Material for the task Block Start

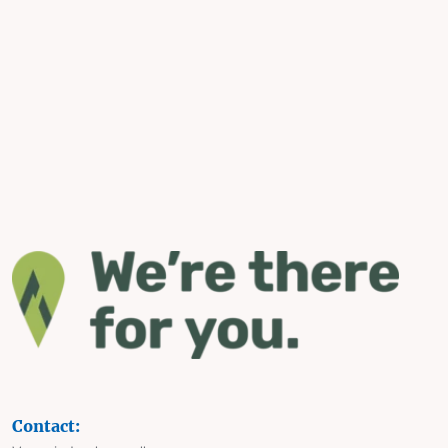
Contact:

Material for the task Block End
Material for the task Block Start

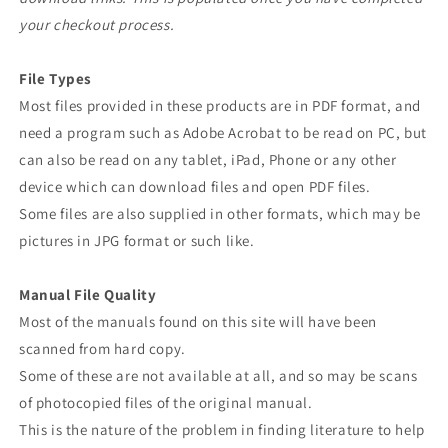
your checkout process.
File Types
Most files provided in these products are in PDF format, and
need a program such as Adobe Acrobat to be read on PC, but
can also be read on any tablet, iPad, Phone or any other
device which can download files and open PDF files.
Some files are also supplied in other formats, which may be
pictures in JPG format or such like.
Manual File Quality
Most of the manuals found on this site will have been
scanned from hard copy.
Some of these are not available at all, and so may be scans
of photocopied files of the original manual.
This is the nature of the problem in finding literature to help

Material for the task Block End

Only the lines from the one containing "of photocopied files of the original manual." through the one containing "This is the" are to be retyped, both boundary lines included, with no other material.

of photocopied files of the original manual.
This is the nature of the problem in finding literature to help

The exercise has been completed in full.